Zuzanna Kukawska | IDS

A new stop sign is seen May 5, 2023, at the intersection of Maxwel Lane and Sheridan Drive. The stop sign was pushed through by residents of the Elm Heights neighborhood in an unorthodox process that went against recommendations from the city Traffic Commission and Engineering Department.

Councilmember Dave Rollo, who represents the Elm Heights neighborhood, has called for Alexander’s removal from the Traffic Commission multiple times, taking issue with tweets that Rollo said showed Alexander was biased against the Elm Heights neighborhood. Alexander remains on the Traffic Commission.

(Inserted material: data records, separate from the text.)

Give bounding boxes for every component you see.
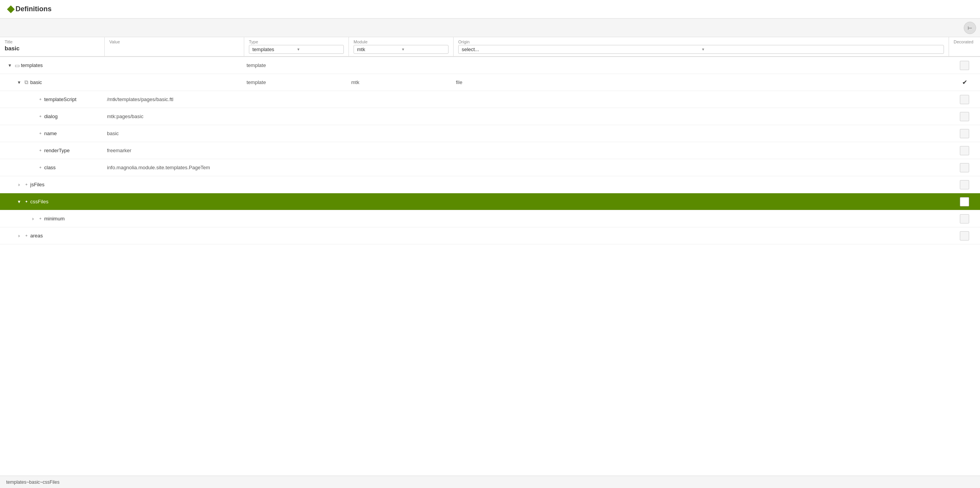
row-title: name	[44, 131, 104, 136]
row-decorated	[949, 112, 980, 121]
origin-chevron-icon: ▾	[702, 47, 941, 52]
row-title: templates	[21, 62, 104, 68]
row-type: template	[243, 79, 348, 85]
row-decorated	[949, 214, 980, 223]
filter-decorated-cell: Decorated	[949, 37, 980, 56]
row-decorated	[949, 180, 980, 189]
expand-icon[interactable]: ▾	[16, 79, 22, 85]
content-wrapper: ▾ ▭ templates template ▾ ⧉ basic templat…	[0, 57, 980, 476]
row-title: dialog	[44, 113, 104, 119]
property-icon: ✦	[36, 97, 44, 101]
row-title: jsFiles	[30, 182, 104, 187]
row-decorated: ✔	[949, 79, 980, 86]
tree-row-name[interactable]: ✦ name basic	[0, 125, 980, 142]
decorated-box	[960, 112, 969, 121]
value-label: Value	[109, 40, 239, 44]
tree-row-templateScript[interactable]: ✦ templateScript /mtk/templates/pages/ba…	[0, 91, 980, 108]
module-select[interactable]: mtk ▾	[354, 45, 449, 54]
row-title: basic	[30, 79, 104, 85]
decorated-box	[960, 180, 969, 189]
row-decorated	[949, 61, 980, 70]
decorated-box	[960, 61, 969, 70]
origin-label: Origin	[458, 40, 944, 44]
property-icon: ✦	[22, 234, 30, 238]
row-title: renderType	[44, 148, 104, 153]
svg-marker-0	[7, 5, 15, 13]
type-chevron-icon: ▾	[297, 47, 341, 52]
decorated-box	[960, 163, 969, 172]
tree-row-areas[interactable]: › ✦ areas	[0, 227, 980, 244]
row-value: freemarker	[104, 148, 243, 153]
decorated-label: Decorated	[954, 40, 975, 44]
status-bar: templates~basic~cssFiles	[0, 476, 980, 488]
decorated-box-white	[960, 197, 969, 206]
row-decorated	[949, 197, 980, 206]
decorated-box	[960, 129, 969, 138]
type-select[interactable]: templates ▾	[249, 45, 344, 54]
row-module: mtk	[348, 79, 453, 85]
property-icon: ✦	[36, 217, 44, 221]
title-value: basic	[5, 45, 100, 52]
tree-row-basic[interactable]: ▾ ⧉ basic template mtk file ✔	[0, 74, 980, 91]
filter-module-cell[interactable]: Module mtk ▾	[349, 37, 454, 56]
row-type: template	[243, 62, 348, 68]
row-title: areas	[30, 233, 104, 239]
row-origin: file	[453, 79, 949, 85]
filter-bar: Title basic Value Type templates ▾ Modul…	[0, 37, 980, 57]
row-title: class	[44, 165, 104, 170]
property-icon: ✦	[36, 165, 44, 170]
row-title: templateScript	[44, 96, 104, 102]
decorated-box	[960, 231, 969, 241]
filter-title-cell: Title basic	[0, 37, 105, 56]
row-decorated	[949, 231, 980, 241]
row-value: /mtk/templates/pages/basic.ftl	[104, 96, 243, 102]
decorated-box	[960, 146, 969, 155]
property-icon: ✦	[36, 148, 44, 153]
expand-icon[interactable]: ›	[16, 182, 22, 187]
tree-row-cssFiles[interactable]: ▾ ✦ cssFiles	[0, 193, 980, 210]
folder-icon: ▭	[13, 62, 21, 69]
page-icon: ⧉	[22, 79, 30, 86]
tree-panel: ▾ ▭ templates template ▾ ⧉ basic templat…	[0, 57, 980, 476]
row-value: info.magnolia.module.site.templates.Page…	[104, 165, 243, 170]
expand-icon[interactable]: ▾	[16, 199, 22, 204]
filter-type-cell[interactable]: Type templates ▾	[244, 37, 349, 56]
row-decorated	[949, 129, 980, 138]
top-bar: Definitions	[0, 0, 980, 19]
status-path: templates~basic~cssFiles	[6, 479, 59, 485]
property-icon: ✦	[22, 182, 30, 187]
tree-row-dialog[interactable]: ✦ dialog mtk:pages/basic	[0, 108, 980, 125]
origin-select[interactable]: select... ▾	[458, 45, 944, 54]
property-icon: ✦	[36, 114, 44, 119]
row-decorated	[949, 163, 980, 172]
collapse-button[interactable]: ⊢	[964, 22, 976, 34]
checkmark-icon: ✔	[962, 79, 967, 86]
type-label: Type	[249, 40, 344, 44]
filter-value-cell: Value	[105, 37, 244, 56]
tree-row-minimum[interactable]: › ✦ minimum	[0, 210, 980, 227]
tree-row-renderType[interactable]: ✦ renderType freemarker	[0, 142, 980, 159]
property-icon: ✦	[36, 131, 44, 136]
decorated-box	[960, 95, 969, 104]
module-chevron-icon: ▾	[402, 47, 445, 52]
origin-placeholder: select...	[462, 46, 700, 52]
tree-row-class[interactable]: ✦ class info.magnolia.module.site.templa…	[0, 159, 980, 176]
app-logo	[6, 5, 16, 14]
property-icon: ✦	[22, 199, 30, 204]
filter-origin-cell[interactable]: Origin select... ▾	[454, 37, 949, 56]
expand-icon[interactable]: ›	[16, 233, 22, 239]
tree-row-templates[interactable]: ▾ ▭ templates template	[0, 57, 980, 74]
app-container: Definitions ⊢ Title basic Value Type tem…	[0, 0, 980, 488]
expand-icon[interactable]: ›	[29, 216, 36, 222]
title-label: Title	[5, 40, 100, 44]
collapse-icon: ⊢	[968, 25, 972, 31]
row-decorated	[949, 95, 980, 104]
type-select-value: templates	[252, 46, 296, 52]
expand-icon[interactable]: ▾	[6, 62, 13, 68]
row-value: basic	[104, 131, 243, 136]
module-label: Module	[354, 40, 449, 44]
row-title: cssFiles	[30, 199, 104, 204]
decorated-box	[960, 214, 969, 223]
toolbar-area: ⊢	[0, 19, 980, 37]
tree-row-jsFiles[interactable]: › ✦ jsFiles	[0, 176, 980, 193]
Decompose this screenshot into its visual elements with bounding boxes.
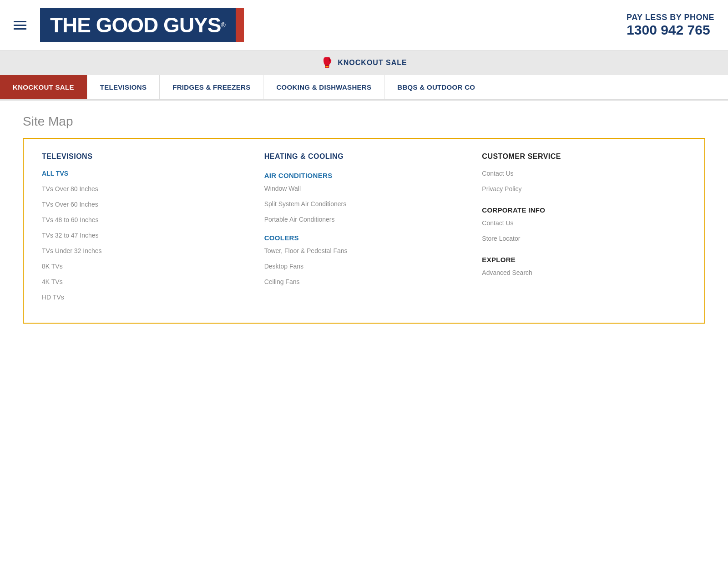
corporate-info-header: CORPORATE INFO — [482, 206, 682, 214]
link-portable-ac[interactable]: Portable Air Conditioners — [264, 216, 464, 223]
nav-item-cooking[interactable]: COOKING & DISHWASHERS — [263, 75, 384, 99]
main-content: Site Map TELEVISIONS ALL TVS TVs Over 80… — [0, 101, 728, 337]
link-tvs-32-47[interactable]: TVs 32 to 47 Inches — [42, 232, 246, 239]
nav-bar: KNOCKOUT SALE TELEVISIONS FRIDGES & FREE… — [0, 75, 728, 101]
knockout-icon: 🥊 — [321, 57, 333, 69]
link-tvs-48-60[interactable]: TVs 48 to 60 Inches — [42, 216, 246, 223]
link-advanced-search[interactable]: Advanced Search — [482, 269, 682, 276]
link-tvs-80[interactable]: TVs Over 80 Inches — [42, 185, 246, 193]
coolers-header: COOLERS — [264, 234, 464, 242]
nav-item-televisions[interactable]: TELEVISIONS — [87, 75, 160, 99]
link-customer-contact[interactable]: Contact Us — [482, 170, 682, 177]
logo-red-bar — [236, 8, 244, 42]
logo-registered: ® — [221, 21, 225, 29]
nav-item-knockout[interactable]: KNOCKOUT SALE — [0, 75, 87, 99]
link-corporate-contact[interactable]: Contact Us — [482, 219, 682, 227]
sitemap-grid: TELEVISIONS ALL TVS TVs Over 80 Inches T… — [37, 152, 691, 309]
air-conditioners-header: AIR CONDITIONERS — [264, 172, 464, 179]
link-4k-tvs[interactable]: 4K TVs — [42, 278, 246, 285]
header: THE GOOD GUYS® PAY LESS BY PHONE 1300 94… — [0, 0, 728, 51]
sitemap-column-heating: HEATING & COOLING AIR CONDITIONERS Windo… — [255, 152, 473, 309]
link-window-wall[interactable]: Window Wall — [264, 185, 464, 192]
link-split-system[interactable]: Split System Air Conditioners — [264, 200, 464, 208]
phone-number[interactable]: 1300 942 765 — [627, 22, 714, 38]
link-privacy-policy[interactable]: Privacy Policy — [482, 185, 682, 193]
nav-item-bbqs[interactable]: BBQS & OUTDOOR CO — [384, 75, 488, 99]
link-tvs-60[interactable]: TVs Over 60 Inches — [42, 201, 246, 208]
link-tvs-under-32[interactable]: TVs Under 32 Inches — [42, 247, 246, 254]
sitemap-column-customer: CUSTOMER SERVICE Contact Us Privacy Poli… — [473, 152, 691, 309]
explore-header: EXPLORE — [482, 256, 682, 264]
promo-bar[interactable]: 🥊 KNOCKOUT SALE — [0, 51, 728, 75]
promo-text: KNOCKOUT SALE — [338, 59, 407, 67]
link-ceiling-fans[interactable]: Ceiling Fans — [264, 278, 464, 285]
nav-item-fridges[interactable]: FRIDGES & FREEZERS — [160, 75, 263, 99]
sitemap-column-tv: TELEVISIONS ALL TVS TVs Over 80 Inches T… — [37, 152, 255, 309]
link-8k-tvs[interactable]: 8K TVs — [42, 263, 246, 270]
hamburger-menu[interactable] — [14, 21, 26, 30]
heating-section-header: HEATING & COOLING — [264, 152, 464, 161]
link-desktop-fans[interactable]: Desktop Fans — [264, 263, 464, 270]
logo-box[interactable]: THE GOOD GUYS® — [40, 8, 236, 42]
link-all-tvs[interactable]: ALL TVS — [42, 170, 246, 177]
logo-container: THE GOOD GUYS® — [40, 8, 244, 42]
phone-section: PAY LESS BY PHONE 1300 942 765 — [627, 13, 714, 38]
logo-text: THE GOOD GUYS — [50, 15, 221, 35]
tv-section-header: TELEVISIONS — [42, 152, 246, 161]
link-tower-fans[interactable]: Tower, Floor & Pedestal Fans — [264, 247, 464, 254]
sitemap-container: TELEVISIONS ALL TVS TVs Over 80 Inches T… — [23, 138, 705, 324]
pay-less-label: PAY LESS BY PHONE — [627, 13, 714, 22]
page-title: Site Map — [23, 114, 705, 129]
link-store-locator[interactable]: Store Locator — [482, 235, 682, 242]
link-hd-tvs[interactable]: HD TVs — [42, 294, 246, 301]
customer-service-header: CUSTOMER SERVICE — [482, 152, 682, 161]
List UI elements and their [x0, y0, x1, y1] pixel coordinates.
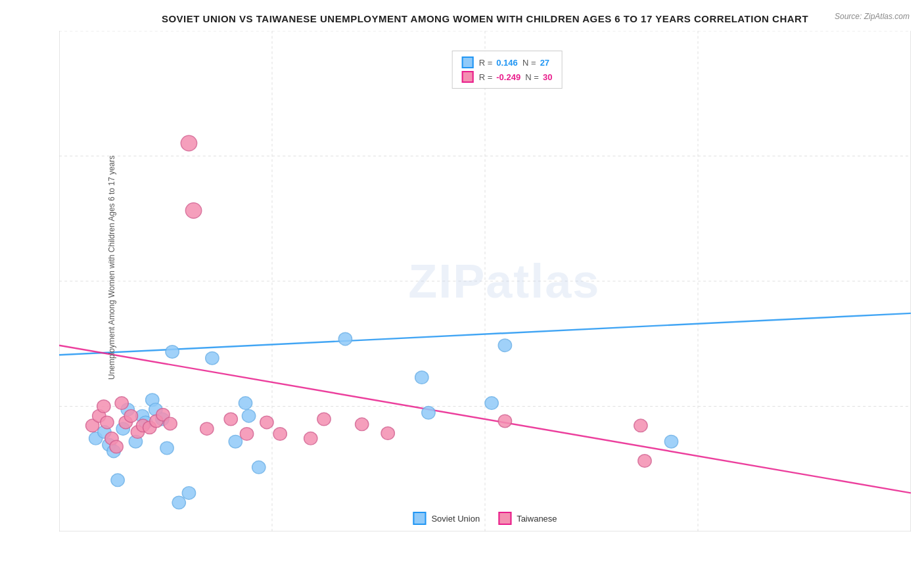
swatch-taiwanese [498, 512, 511, 525]
svg-point-69 [317, 413, 331, 426]
legend-box: R = 0.146 N = 27 R = -0.249 N = 30 [452, 51, 563, 89]
svg-point-40 [338, 332, 352, 346]
legend-n-val-taiwanese: 30 [543, 72, 552, 82]
legend-n-val-soviet: 27 [540, 58, 549, 68]
legend-row-taiwanese: R = -0.249 N = 30 [462, 71, 553, 83]
svg-point-65 [240, 428, 253, 441]
svg-point-42 [422, 407, 435, 420]
svg-point-64 [224, 413, 237, 426]
svg-point-63 [200, 422, 214, 436]
legend-n-soviet: N = [522, 58, 536, 68]
legend-swatch-soviet [462, 56, 474, 68]
svg-point-43 [485, 397, 498, 410]
svg-point-36 [229, 435, 242, 448]
svg-point-34 [182, 487, 195, 500]
svg-point-31 [160, 441, 173, 455]
legend-r-soviet: R = [479, 58, 493, 68]
svg-point-38 [242, 409, 255, 422]
svg-point-44 [498, 339, 511, 352]
svg-point-71 [381, 427, 394, 440]
svg-point-41 [415, 371, 428, 384]
svg-point-51 [110, 440, 123, 453]
legend-item-soviet: Soviet Union [413, 512, 480, 525]
svg-point-66 [260, 416, 273, 429]
svg-point-39 [252, 461, 266, 474]
svg-point-60 [164, 417, 177, 430]
svg-point-75 [638, 455, 651, 468]
chart-title: SOVIET UNION VS TAIWANESE UNEMPLOYMENT A… [59, 13, 911, 24]
bottom-legend: Soviet Union Taiwanese [413, 512, 557, 525]
svg-point-61 [181, 135, 196, 150]
svg-line-17 [59, 346, 911, 493]
svg-point-70 [356, 418, 369, 431]
svg-point-52 [115, 397, 128, 410]
svg-point-22 [111, 474, 124, 487]
legend-r-val-soviet: 0.146 [496, 58, 518, 68]
label-soviet: Soviet Union [431, 514, 480, 524]
svg-point-32 [166, 346, 179, 359]
chart-area: Unemployment Among Women with Children A… [59, 31, 911, 531]
scatter-plot: 30.0% 22.5% 15.0% 7.5% 0.0% 0.8% [59, 31, 911, 531]
svg-point-35 [206, 351, 219, 365]
svg-point-45 [664, 435, 678, 448]
legend-row-soviet: R = 0.146 N = 27 [462, 56, 553, 68]
chart-container: SOVIET UNION VS TAIWANESE UNEMPLOYMENT A… [0, 0, 924, 586]
svg-point-62 [185, 203, 201, 218]
svg-point-33 [172, 496, 185, 509]
legend-n-taiwanese: N = [525, 72, 539, 82]
svg-point-48 [97, 400, 110, 413]
svg-point-67 [273, 428, 287, 441]
svg-point-37 [239, 397, 252, 410]
legend-swatch-taiwanese [462, 71, 474, 83]
legend-r-taiwanese: R = [479, 72, 493, 82]
svg-point-73 [634, 419, 647, 432]
legend-r-val-taiwanese: -0.249 [496, 72, 520, 82]
legend-item-taiwanese: Taiwanese [498, 512, 557, 525]
y-axis-label: Unemployment Among Women with Children A… [107, 183, 116, 380]
svg-point-54 [124, 409, 137, 422]
label-taiwanese: Taiwanese [517, 514, 557, 524]
swatch-soviet [413, 512, 426, 525]
svg-point-68 [304, 432, 317, 445]
svg-point-49 [101, 416, 114, 429]
svg-point-72 [498, 415, 511, 428]
source-label: Source: ZipAtlas.com [835, 12, 910, 21]
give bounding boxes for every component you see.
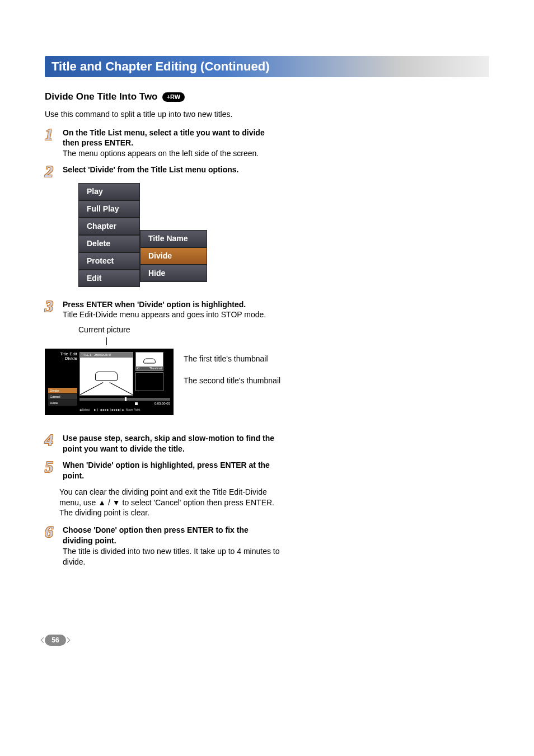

Andrew Cibor, Bloomington city engineer, was involved in the stop sign dispute. Cibor told the IDS that as a city official, he must balance both providing engineering expertise and fielding community concerns.

“If somebody has a question or wants to meet or wants to share a concern, they have every right to do so, and they should be treated respectfully,” Cibor said.

But he also said that dealing with complaints “also limits our ability as a professional staff to be more proactive.”

The role of county crash data in planning

Multiple city employees told the IDS they frequently refer to county crash data as part of their jobs in the Planning and Transportation Department. Despite its limitations, the crash data plays an important role in providing insights on transportation issues in the area, they said.

The public crash data has many inconsistencies and is difficult to work with. To help Bloomington residents view insights from the crash data and explore specific transportation issues in their neighborhoods, the IDS has published an analysis and interactive map of all 20 years of available data.

The public data posted on the Bloomington Open Data site does not include information about which crashes involved pedestrians or cyclists, even though pedestrian fatalities are one of the largest concerns of transportation advocates nationally. This is because the public datasets are compiled at the state level, city officials said, and don’t automatically include fields showing whether pedestrians or cyclists were involved.

The difficulty of extracting pedestrian and cyclist data from the state’s crash reporting system has frustrated city officials, including transportation technician Mike Stewart, who described their system as a black box. To make this data public, the IDS worked with city employees, including Stewart, to add this information to the datasets and map.

The IDS also put together a data dictionary of all the crash data, which includes details on fields that are unclear or might have caveats that aren’t explained in the public data website.

The code used to clean the public data, as well as source data and cleaned data files files for years 2003 to 2022 and a master file that combines all years, are available on a public IDS Github repository.